A United States Federal District Court threw out a court case against YouTube, which claimed the video service was violating free speech rights by restricting conservative videos.
The case, brought by Dennis Prager of Prager University, asserted that YouTube was discriminating against his organization and other conservative groups by not allowing their videos to be monetized or by placing age restrictions on it.
In a decision late Monday, U.S. District Judge Lucy Koh said a nonprofit run by conservative radio talk show host Dennis Prager failed to show that YouTube infringed its free speech rights by placing age restrictions on its content.
The plaintiff, Prager University, said YouTube’s “animus” toward its “political identity and viewpoint” led it to curb access to videos on such topics as abortion, gun rights, Islam and terrorism, despite its stated promise of neutrality.
But the judge said Google and YouTube, both units of Mountain View, California-based Alphabet Inc (GOOGL.O), did not qualify as “state actors” subject to the First Amendment by creating a “public forum” for speech.
“Defendants are private entities who created their own video-sharing social media website and make decisions about whether and how to regulate content that has been uploaded on that website,” Koh wrote.
“Plaintiff has not shown that defendants have engaged in one of the very few public functions that were traditionally exclusively reserved to the state,” she added.
Despite having a near-monopoly on the distribution of videos across the internet, the judge ruled YouTube could restrict and regulate some videos on their site. Dennis Prager contended that YouTube was unfairly targeting conservative videos only, a claim backed by a number of YouTube users.
The San Jose, California-based judge also dismissed a claim that YouTube engaged in false advertising by implying that Prager’s videos were “inappropriate,” and dismissed various law claims.
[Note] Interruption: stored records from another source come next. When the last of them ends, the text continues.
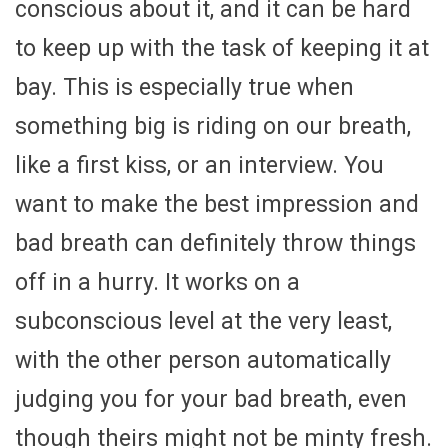
conscious about it, and it can be hard
to keep up with the task of keeping it at
bay. This is especially true when
something big is riding on our breath,
like a first kiss, or an interview. You
want to make the best impression and
bad breath can definitely throw things
off in a hurry. It works on a
subconscious level at the very least,
with the other person automatically
judging you for your bad breath, even
though theirs might not be minty fresh.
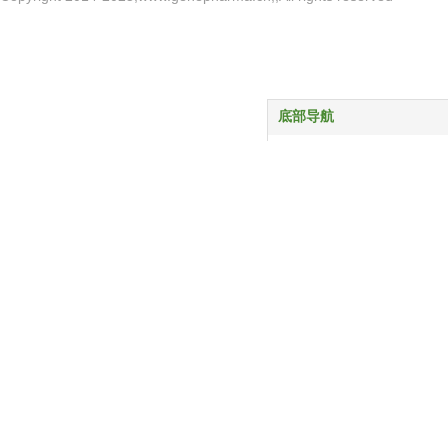
底部导航
首页
产品中心
服务与支持
关于我们
新闻动态
联系我们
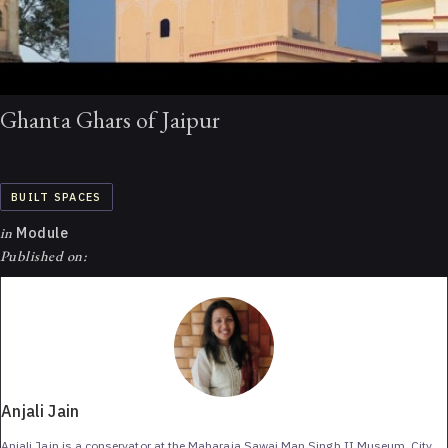
Ghanta Ghars of Jaipur
BUILT SPACES
in
Module
Published on:
Anjali Jain
Anjali Jain is a conservator at the Maharaja Sawai Man Singh II Museum, City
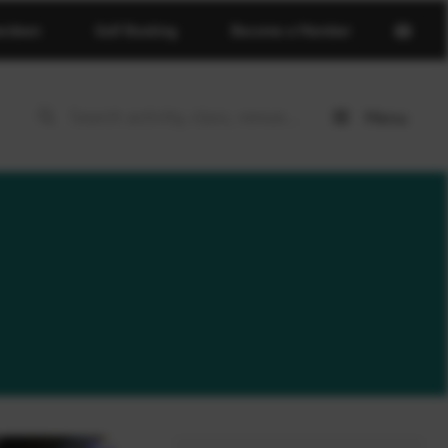
Open
erdeen
Golf Booking
Become a Member
basket
page
Menu
Open
menu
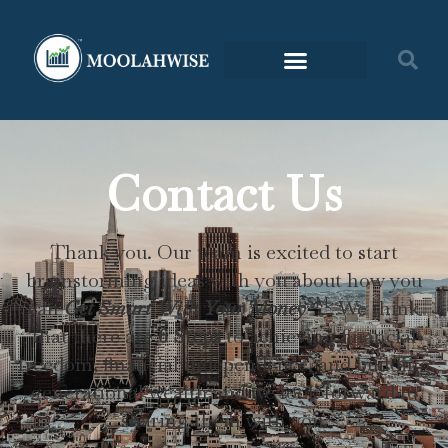
Contact Us
Thank you. Our team is excited to start
brainstorming ideas with you about how you
SM
can
Get Smart With Your
Money
. We
think
that there are
6 Steps
to achieving financial
freedom, financial independence, and building
generational wealth
and we look forward to
sharing them with you.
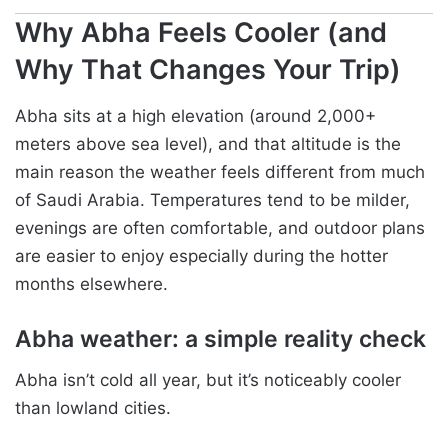
Why Abha Feels Cooler (and
Why That Changes Your Trip)
Abha sits at a high elevation (around 2,000+
meters above sea level), and that altitude is the
main reason the weather feels different from much
of Saudi Arabia. Temperatures tend to be milder,
evenings are often comfortable, and outdoor plans
are easier to enjoy especially during the hotter
months elsewhere.
Abha weather: a simple reality check
Abha isn’t cold all year, but it’s noticeably cooler
than lowland cities.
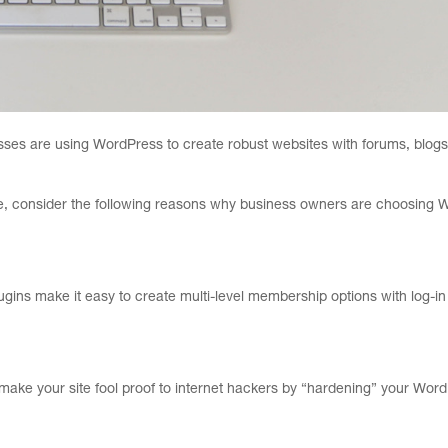
esses are using WordPress to create robust websites with forums, blogs
ite, consider the following reasons why business owners are choosing 
ins make it easy to create multi-level membership options with log-in
 make your site fool proof to internet hackers by “hardening” your Wor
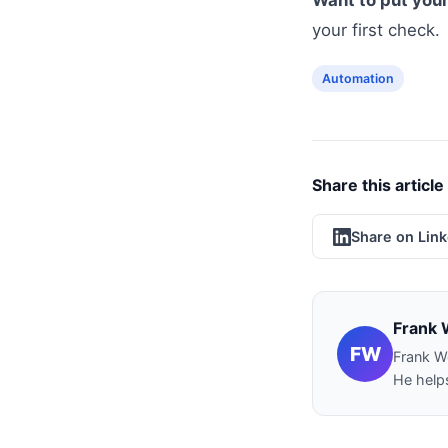
Want to put your
your first check.
Automation
Share this article
Share on Lin
Frank 
FW
Frank W
He helps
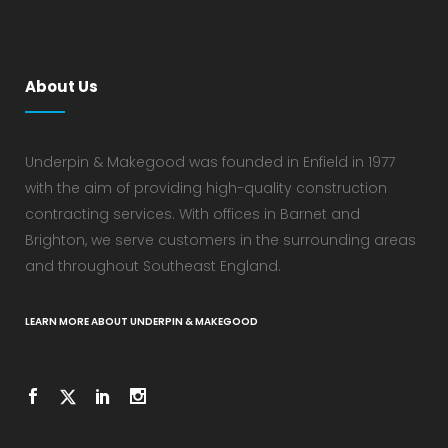
About Us
Underpin & Makegood was founded in Enfield in 1977
with the aim of providing high-quality construction
contracting services. With offices in Barnet and
Brighton, we serve customers in the surrounding areas
and throughout Southeast England.
LEARN MORE ABOUT UNDERPIN & MAKEGOOD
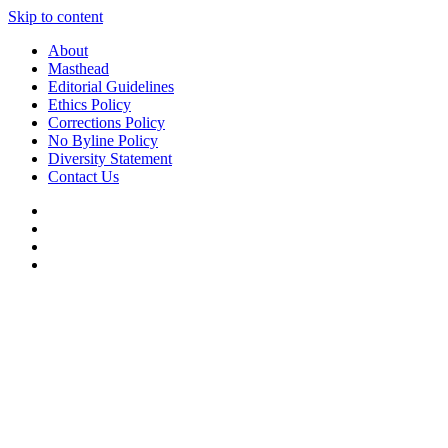
Skip to content
About
Masthead
Editorial Guidelines
Ethics Policy
Corrections Policy
No Byline Policy
Diversity Statement
Contact Us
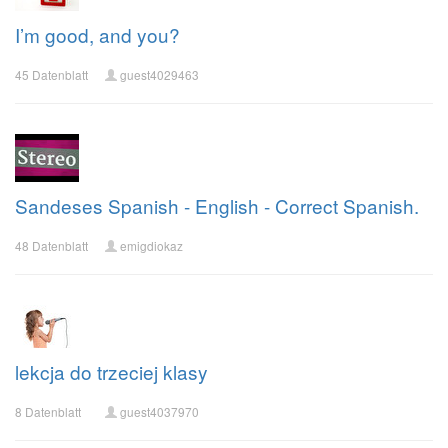
I’m good, and you?
45 Datenblatt
guest4029463
Sandeses Spanish - English - Correct Spanish.
48 Datenblatt
emigdiokaz
lekcja do trzeciej klasy
8 Datenblatt
guest4037970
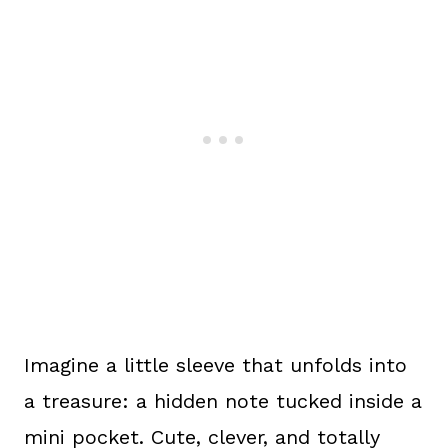
Imagine a little sleeve that unfolds into
a treasure: a hidden note tucked inside a
mini pocket. Cute, clever, and totally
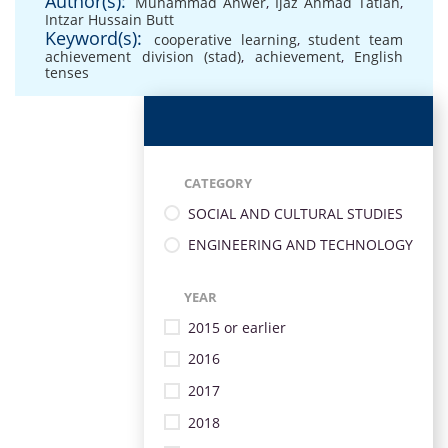
Author(s):
Muhammad Anwer
,
Ijaz Ahmad Tatlah
,
Intzar Hussain Butt
Keyword(s):
cooperative learning
,
student team
achievement division (stad)
,
achievement
,
English
tenses
CATEGORY
SOCIAL AND CULTURAL STUDIES
ENGINEERING AND TECHNOLOGY
YEAR
2015 or earlier
2016
2017
2018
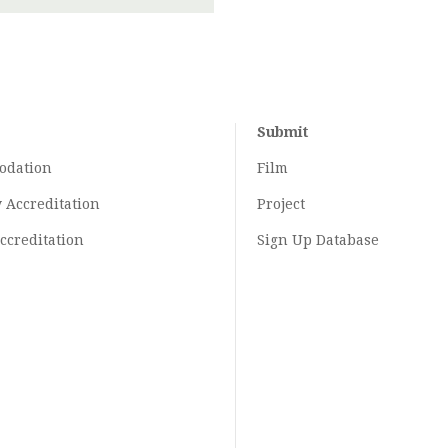
Submit
odation
Film
y
Accreditation
Project
ccreditation
Sign Up Database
Koh gave Prager a chance to amend its lawsuit.
A lawyer for Prager did not immediately respond on Tuesday to requests for comment.
Google did not immediately respond to a similar request.
In court papers, Google acknowledged that deciding which videos to restrict “may involve difficult, subjective judgment calls.”
But it maintained that it should not be held liable for trying to keep YouTube “safe and enjoyable for all users.”
Google drew attention last August when it fired an engineer, James Damore, who had written an internal memo saying that biological differences led to fewer women in various technology jobs.
Damore sued Google in January, saying it was biased against white men with conservative views.